Submitted by tmblweeds t3_zn0juq in MachineLearning
tl;drI built a site that uses GPT-3.5 to answer natural-language medical questions using peer-reviewed medical studies.
Live demo: https://www.glaciermd.com/search
Background
I've been working for a while on building a better version of WebMD, and I recently started playing around with LLMs, trying to figure out if there was anything useful there.
The problem with the current batch of "predict-next-token" LLMs is that they hallucinate—you can ask ChatGPT to answer medical questions, but it'll either
- Refuse to answer (not great)
- Give a completely false answer (really super bad)
So I spent some time trying to coax these LLMs to give answers based on a very specific set of inputs (peer-reviewed medical research) to see if I could get more accurate answers. And I did!

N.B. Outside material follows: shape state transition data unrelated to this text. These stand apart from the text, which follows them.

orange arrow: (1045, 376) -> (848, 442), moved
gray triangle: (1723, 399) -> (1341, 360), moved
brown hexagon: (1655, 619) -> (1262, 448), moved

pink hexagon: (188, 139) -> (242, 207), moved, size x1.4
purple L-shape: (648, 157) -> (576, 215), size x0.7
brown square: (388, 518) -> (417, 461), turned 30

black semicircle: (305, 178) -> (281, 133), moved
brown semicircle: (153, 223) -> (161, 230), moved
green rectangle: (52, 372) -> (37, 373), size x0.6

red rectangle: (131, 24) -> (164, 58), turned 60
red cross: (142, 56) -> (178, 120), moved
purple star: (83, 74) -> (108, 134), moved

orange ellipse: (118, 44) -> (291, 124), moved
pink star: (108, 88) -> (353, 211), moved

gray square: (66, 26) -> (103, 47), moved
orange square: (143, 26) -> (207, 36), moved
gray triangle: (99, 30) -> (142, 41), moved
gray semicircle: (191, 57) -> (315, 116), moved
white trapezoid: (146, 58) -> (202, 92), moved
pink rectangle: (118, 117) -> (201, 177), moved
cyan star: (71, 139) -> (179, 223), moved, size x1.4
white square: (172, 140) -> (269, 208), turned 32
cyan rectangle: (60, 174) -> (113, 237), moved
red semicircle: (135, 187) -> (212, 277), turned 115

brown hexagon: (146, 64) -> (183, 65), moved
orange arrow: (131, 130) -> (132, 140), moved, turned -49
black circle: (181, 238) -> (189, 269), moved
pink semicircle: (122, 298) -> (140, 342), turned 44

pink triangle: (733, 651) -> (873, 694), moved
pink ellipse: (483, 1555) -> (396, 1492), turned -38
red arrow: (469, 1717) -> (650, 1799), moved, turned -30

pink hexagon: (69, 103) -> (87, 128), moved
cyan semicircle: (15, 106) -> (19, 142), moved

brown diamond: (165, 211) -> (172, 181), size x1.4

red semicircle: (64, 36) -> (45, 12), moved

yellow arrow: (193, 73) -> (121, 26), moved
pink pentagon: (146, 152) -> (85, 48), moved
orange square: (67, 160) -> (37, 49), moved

The best part is you can actually trace the final answer back to the original sources, which will hopefully instill some confidence in the result.
Here's how it works:
- User types in a question
- Pull top ~800 studies from Semantic Scholar and Pubmed
- Re-rank using
sentence-transformers/multi-qa-MiniLM-L6-cos-v1
- Ask
text-davinci-003
to answer the question based on the top 10 studies (if possible) - Summarize those answers using
text-davinci-003
Would love to hear what people think (and if there's a better/cheaper way to do it!).
---
UPDATE 1: So far the #1 piece of feedback has been that I should be way more explicit about the fact that this is a proof-of-concept and not meant to be taken seriously. To that end, I've just added a screen that explains this and requires you to acknowledge it before continuing.
​
Thoughts?
Update 2: Welp that's all the $$$ I have to spend on OpenAI credits, so the full demo isn't running anymore. But you can still follow the link above and browse existing questions/answers. Thanks for all the great feedback!
JanneJM t1_j0ejc6i wrote
Out of curiosity, how well does it work if you simply ask it to base the answer on Pubmed sources only, without any ranking or anything?